Content starts

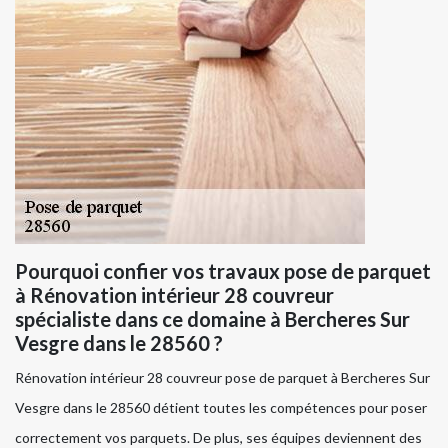
Pourquoi confier vos travaux pose de parquet
à Rénovation intérieur 28 couvreur
spécialiste dans ce domaine à Bercheres Sur
Vesgre dans le 28560 ?
Rénovation intérieur 28 couvreur pose de parquet à Bercheres Sur
Vesgre dans le 28560 détient toutes les compétences pour poser
correctement vos parquets. De plus, ses équipes deviennent des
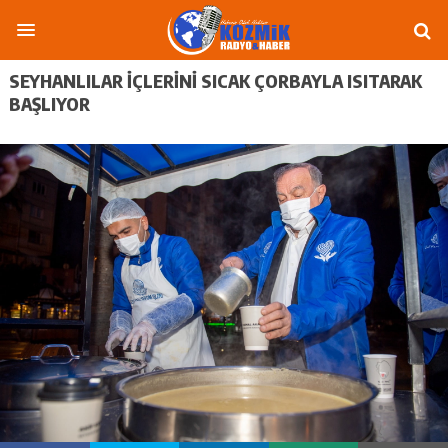
SEYHANLILAR İÇLERİNİ SICAK ÇORBAYLA ISITARAK
BAŞLIYOR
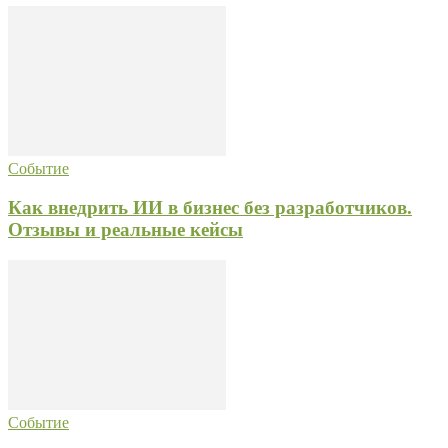
Событие
Как внедрить ИИ в бизнес без разработчиков.
Отзывы и реальные кейсы
Событие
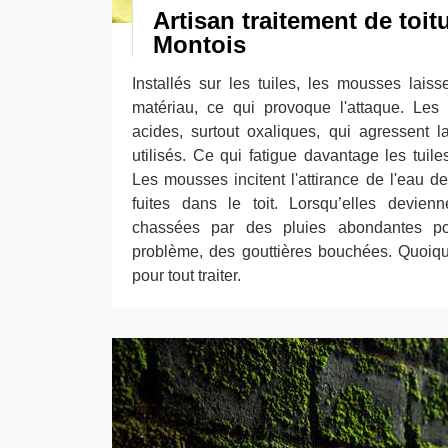
Artisan traitement de toi
Montois
Installés sur les tuiles, les mousses lais
matériau, ce qui provoque l'attaque. Les
acides, surtout oxaliques, qui agressent l
utilisés. Ce qui fatigue davantage les tuile
Les mousses incitent l'attirance de l'eau d
fuites dans le toit. Lorsqu’elles devien
chassées par des pluies abondantes po
problème, des gouttières bouchées. Quoiqu’
pour tout traiter.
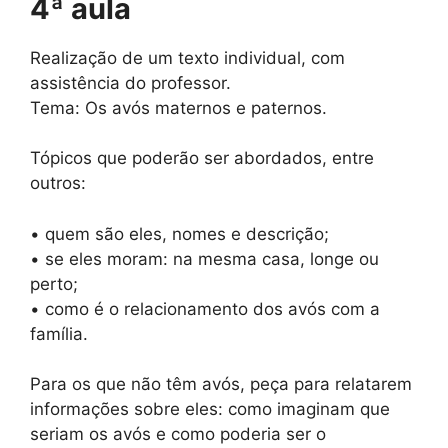
4ª aula
Realização de um texto individual, com
assistência do professor.
Tema: Os avós maternos e paternos.
Tópicos que poderão ser abordados, entre
outros:
• quem são eles, nomes e descrição;
• se eles moram: na mesma casa, longe ou
perto;
• como é o relacionamento dos avós com a
família.
Para os que não têm avós, peça para relatarem
informações sobre eles: como imaginam que
seriam os avós e como poderia ser o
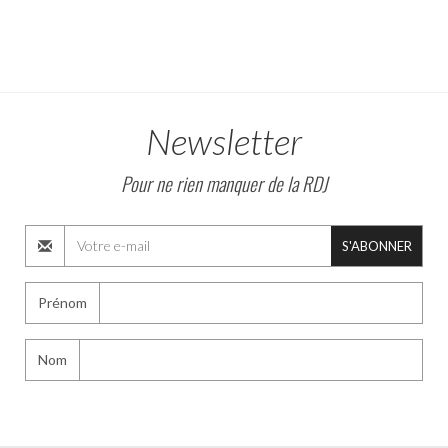
Newsletter
Pour ne rien manquer de la RDJ
S'ABONNER
Prénom
Nom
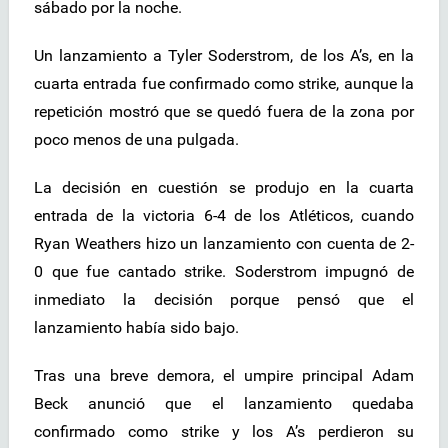
sábado por la noche.
Un lanzamiento a Tyler Soderstrom, de los A’s, en la
cuarta entrada fue confirmado como strike, aunque la
repetición mostró que se quedó fuera de la zona por
poco menos de una pulgada.
La decisión en cuestión se produjo en la cuarta
entrada de la victoria 6-4 de los Atléticos, cuando
Ryan Weathers hizo un lanzamiento con cuenta de 2-
0 que fue cantado strike. Soderstrom impugnó de
inmediato la decisión porque pensó que el
lanzamiento había sido bajo.
Tras una breve demora, el umpire principal Adam
Beck anunció que el lanzamiento quedaba
confirmado como strike y los A’s perdieron su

Content ends

Work required - Please set down exactly the lines running from the one with "Ryan Weathers hizo" to the last line of the entries above, both of them included, and no others.

Task response -
Ryan Weathers hizo un lanzamiento con cuenta de 2-
0 que fue cantado strike. Soderstrom impugnó de
inmediato la decisión porque pensó que el
lanzamiento había sido bajo.
Tras una breve demora, el umpire principal Adam
Beck anunció que el lanzamiento quedaba
confirmado como strike y los A’s perdieron su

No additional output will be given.